The data given here are the telemeter frequency temperature recordings for one animal from the first experiment, with higher counts indicating higher temperature. Since the interest was in periodicity, no effort was made to relate the telemeter frequency to actual temperature.
The data file contains 59616 observations of temperature, arranged in 3726 rows of 16. The data should be read by rows, that is from left to right and then from top to bottom. (I have left blank lines in the data file to indicate where the blocks ended on the original data tape.) Since recordings were made at 2 minute intervals, this corresponds to nearly 83 days of data, rather more than the 76 days that there should nominally be.
Various problems arose during the experiments, including transient or permanent equipment failure or death of the animals. About half of the cages continued to produce data through to the end of the experiment. The data logging equipment was also imperfect, as it was based on a conversion to mechanical keypunch operation. Readings were punched in fields on standard 80 column cards. Some card punch problems, such as jams and misfeeds, were corrected during the experiment. Other malfunctions became evident during data analysis, namely mispunched data (non-numeric or out-of-range) or column shift (all data shifted left by some number of columns). In the data presented here, obvious errors have been corrected, but a proportion of outliers and other errors remain. There are some sequences of zeros, which correspond presumably to temporary failures of the recording equipment.
Variable | Description | ||
Temperature | Body temperature, with higher counts indicating greater temperature | ||
Data File (zipped text file)
Smyth, G. K., and Hawkins, D. M. (2000). Robust frequency estimation using elemental sets.
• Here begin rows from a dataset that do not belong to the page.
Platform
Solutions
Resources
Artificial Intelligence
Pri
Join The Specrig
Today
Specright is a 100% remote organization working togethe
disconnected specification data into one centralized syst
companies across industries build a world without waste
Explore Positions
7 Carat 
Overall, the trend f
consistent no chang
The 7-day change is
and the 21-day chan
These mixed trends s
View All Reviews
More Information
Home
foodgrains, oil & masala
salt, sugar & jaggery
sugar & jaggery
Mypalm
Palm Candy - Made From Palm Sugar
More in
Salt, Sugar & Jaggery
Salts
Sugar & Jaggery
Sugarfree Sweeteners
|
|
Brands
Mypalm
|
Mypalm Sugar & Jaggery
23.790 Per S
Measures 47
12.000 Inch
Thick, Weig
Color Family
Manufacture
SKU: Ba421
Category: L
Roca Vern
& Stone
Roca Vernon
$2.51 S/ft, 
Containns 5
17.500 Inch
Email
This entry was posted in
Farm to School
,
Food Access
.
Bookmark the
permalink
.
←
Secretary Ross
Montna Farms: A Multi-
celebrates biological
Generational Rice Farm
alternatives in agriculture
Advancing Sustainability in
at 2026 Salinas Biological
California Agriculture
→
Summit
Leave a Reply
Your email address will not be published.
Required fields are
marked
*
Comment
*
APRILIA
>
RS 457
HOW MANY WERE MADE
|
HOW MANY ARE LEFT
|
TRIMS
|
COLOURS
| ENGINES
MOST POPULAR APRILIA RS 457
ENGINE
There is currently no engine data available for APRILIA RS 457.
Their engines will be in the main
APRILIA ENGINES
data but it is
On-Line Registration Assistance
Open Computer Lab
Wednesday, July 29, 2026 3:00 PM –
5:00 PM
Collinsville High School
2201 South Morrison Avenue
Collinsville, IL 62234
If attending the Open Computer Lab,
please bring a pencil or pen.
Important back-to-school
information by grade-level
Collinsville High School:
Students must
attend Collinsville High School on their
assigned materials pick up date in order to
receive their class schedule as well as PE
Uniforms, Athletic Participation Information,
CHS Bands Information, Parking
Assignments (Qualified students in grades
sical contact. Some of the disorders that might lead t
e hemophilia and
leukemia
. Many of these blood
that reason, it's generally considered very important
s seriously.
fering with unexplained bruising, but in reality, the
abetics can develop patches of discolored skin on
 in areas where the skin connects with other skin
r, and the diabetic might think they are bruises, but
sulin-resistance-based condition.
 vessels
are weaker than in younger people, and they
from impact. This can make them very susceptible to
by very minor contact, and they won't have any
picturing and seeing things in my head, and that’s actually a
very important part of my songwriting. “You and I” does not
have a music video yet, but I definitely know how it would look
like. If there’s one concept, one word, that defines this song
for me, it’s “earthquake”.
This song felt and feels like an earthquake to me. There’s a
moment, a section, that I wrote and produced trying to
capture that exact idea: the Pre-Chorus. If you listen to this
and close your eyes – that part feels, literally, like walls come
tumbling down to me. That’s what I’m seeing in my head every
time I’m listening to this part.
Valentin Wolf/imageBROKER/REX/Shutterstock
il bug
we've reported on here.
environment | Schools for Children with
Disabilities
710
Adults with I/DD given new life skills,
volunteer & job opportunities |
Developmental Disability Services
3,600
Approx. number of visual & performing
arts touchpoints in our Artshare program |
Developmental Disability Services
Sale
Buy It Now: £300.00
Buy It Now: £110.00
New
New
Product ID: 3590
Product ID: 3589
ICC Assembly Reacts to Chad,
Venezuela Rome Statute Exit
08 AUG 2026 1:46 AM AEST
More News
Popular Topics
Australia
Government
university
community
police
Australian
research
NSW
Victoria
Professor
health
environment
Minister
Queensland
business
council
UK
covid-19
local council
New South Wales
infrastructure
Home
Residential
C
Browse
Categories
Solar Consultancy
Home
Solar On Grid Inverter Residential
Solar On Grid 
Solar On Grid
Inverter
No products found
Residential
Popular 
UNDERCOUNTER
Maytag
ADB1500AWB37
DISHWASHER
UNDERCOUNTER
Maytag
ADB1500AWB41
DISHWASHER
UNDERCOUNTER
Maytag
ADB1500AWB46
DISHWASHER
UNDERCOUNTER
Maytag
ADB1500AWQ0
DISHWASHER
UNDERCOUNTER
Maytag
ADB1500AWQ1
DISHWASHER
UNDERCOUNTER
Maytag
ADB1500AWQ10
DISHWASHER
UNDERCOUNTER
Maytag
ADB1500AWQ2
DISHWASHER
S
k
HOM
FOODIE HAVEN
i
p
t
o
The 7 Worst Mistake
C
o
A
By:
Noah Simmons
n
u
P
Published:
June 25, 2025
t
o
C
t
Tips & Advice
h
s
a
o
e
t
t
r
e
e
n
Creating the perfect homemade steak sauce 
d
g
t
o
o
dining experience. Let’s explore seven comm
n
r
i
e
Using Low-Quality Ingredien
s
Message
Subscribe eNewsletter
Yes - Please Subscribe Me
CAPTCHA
Journal of Computational and Graphical Statistics 9, 196-214. |
Andrews, D. F., and Herzberg, A. M. (1985). Data. A collection of problems from many fields for the student and research worker. Springer, New York. Data Set 48.1. Data and description contributed by Michael D. Godfrey, ICL. |
The raw data was obtained electronically from the Statlib database. In the OzDASL data-file, the data is re-formatted to make it easier to read into statistical programs. |
The plot shows segment of 5000 consecutive observations (nearly 7 days) during total darkness. There are no apparent outliers in this segment.